122 years ago the Scottish filmmaker James Williamson created a comedy short called The Marvellous Hair Restorer which warned of the dangers of overapplying the product, there's something rather sweet about first time director Etchells using the same subject matter for his debut feature. Described as a comedy horror, IBaEM isn't really either (well a wig on a guinea pig provoked mirth), but acts more as a rather dark, but ultimately redemptive allegory about the outsider and the state of society; I was reminded of those dramatisations of Alan Bennett's writings that were on TV a few years back, where the author learned to live with his awkwardness (although I don't recall Bennett ever having to comb his face).

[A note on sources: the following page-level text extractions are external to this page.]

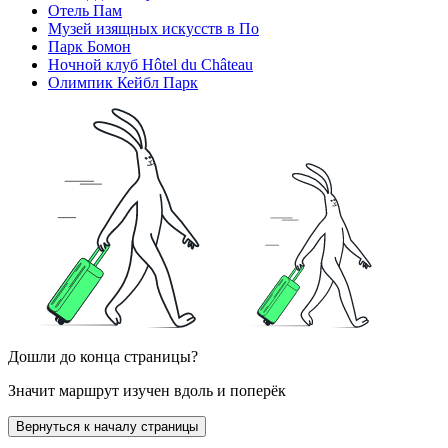
Отель Пам
Музей изящных искусств в По
Парк Бомон
Ночной клуб Hôtel du Château
Олимпик Кейбл Парк
Дошли до конца страницы?
Значит маршрут изучен вдоль и поперёк
Вернуться к началу страницы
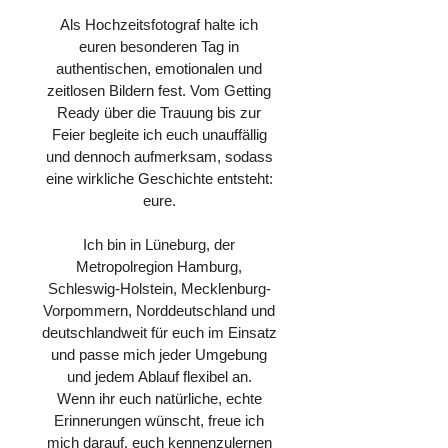
Als Hochzeitsfotograf halte ich
euren besonderen Tag in
authentischen, emotionalen und
zeitlosen Bildern fest. Vom Getting
Ready über die Trauung bis zur
Feier begleite ich euch unauffällig
und dennoch aufmerksam, sodass
eine wirkliche Geschichte entsteht:
eure.
Ich bin in
Lüneburg
, der
Metropolregion Hamburg,
Schleswig-Holstein, Mecklenburg-
Vorpommern, Norddeutschland und
deutschlandweit für euch im Einsatz
und passe mich jeder Umgebung
und jedem Ablauf flexibel an.
Wenn ihr euch natürliche, echte
Erinnerungen wünscht, freue ich
mich darauf, euch kennenzulernen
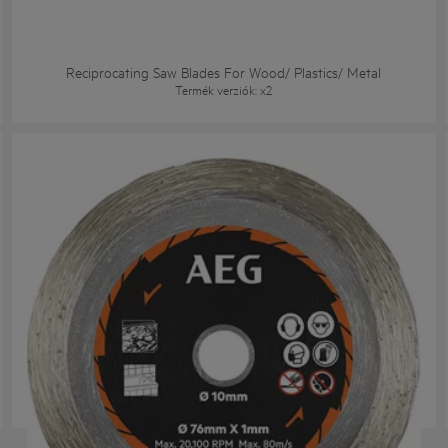
Reciprocating Saw Blades For Wood/ Plastics/ Metal
Termék verziók
: x
2
AAKMMTC01
Termék verziók
: x
1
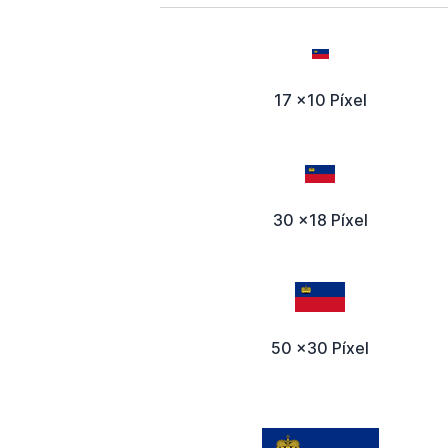
17 x10 Píxel
30 x18 Píxel
50 x30 Píxel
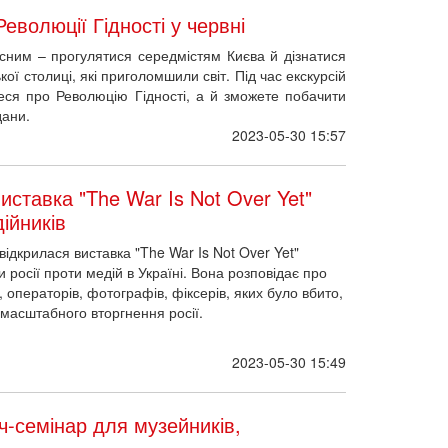
еволюції Гідності у червні
ним – прогулятися середмістям Києва й дізнатися
ської столиці, які приголомшили світ. Під час екскурсій
еся про Революцію Гідності, а й зможете побачити
йдани.
2023-05-30 15:57
иставка "The War Is Not Over Yet"
ійників
ідкрилася виставка "The War Is Not Over Yet"
и росії проти медій в Україні. Вона розповідає про
, операторів, фотографів, фіксерів, яких було вбито,
масштабного вторгнення росії.
2023-05-30 15:49
іч-семінар для музейників,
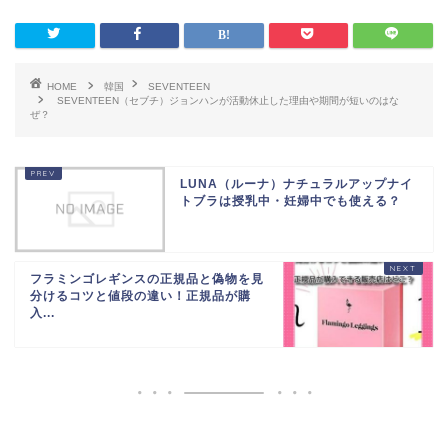
HOME
韓国
SEVENTEEN
SEVENTEEN（セブチ）ジョンハンが活動休止した理由や期間が短いのはな
ぜ？
LUNA（ルーナ）ナチュラルアップナイ
トブラは授乳中・妊婦中でも使える？
フラミンゴレギンスの正規品と偽物を見
分けるコツと値段の違い！正規品が購
入...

Ray-White is excellent in this, but he's ably supported by some fine supporting work from Sue Moore and Rod Glenn in two 'bastard' roles, one horrendous and the other even worse. If you approach this as a werewolf flick you'll probably be disappointed; as social drama it's really rather ace.

Casting Kill (UK 2023: Dir James Smith)
I really liked Smith's 2021 film Surveilled. He and his writing/producing partner Caroline Spence make a great team.

This time round they're turning their hands to all things giallo. Arthur Capstone (Rob Laird, looking a little like Chris Morris's sleazy boss in The IT Crowd) is a top US casting director; he's brash, he knows what he wants, and he's carrying out auditions for his latest project.

But, as Casting Kill progresses, we soon find that there is another side to Capstone. He's a ruthless psychopath, who probably isn't actually who he says he is, and uses the audition process to bump off his potential stars and keep their bodies hanging around for company.

But when he offs one young auditionee, he's made the wrong choice; the following day her boyfriend Domenic (Jack Forsyth-Noble) turns up looking for her. Sensing something a bit weird, he teams up with Ruby (Rachel Chima), another aspiring actress, and together they lift the lid on Mr Capstone's, er, business practices.

As with Surveilled, Casting Kill is superbly edited, with a lush score to add to the cinematic sleight of hand that would lead you to believe you're watching something with a bigger budget than is the case. Casting Kill also, rather cheekily, only has a couple of locations - the casting offices and the stairwell outside them - but is photographed in such a way to distract from these limitations. The murderous auditions director story is a theme straight out of Soavi or Argento, and is served by a cast that convince, particularly Laird, and there's a great sotto voce turn from filmmaker Andrew Elias (whose Tales from the Great War was a 2023 highlight) as the facility's caretaker. This is excellent work, as ever, from Smith and Spence, two largely unsung but very talented people.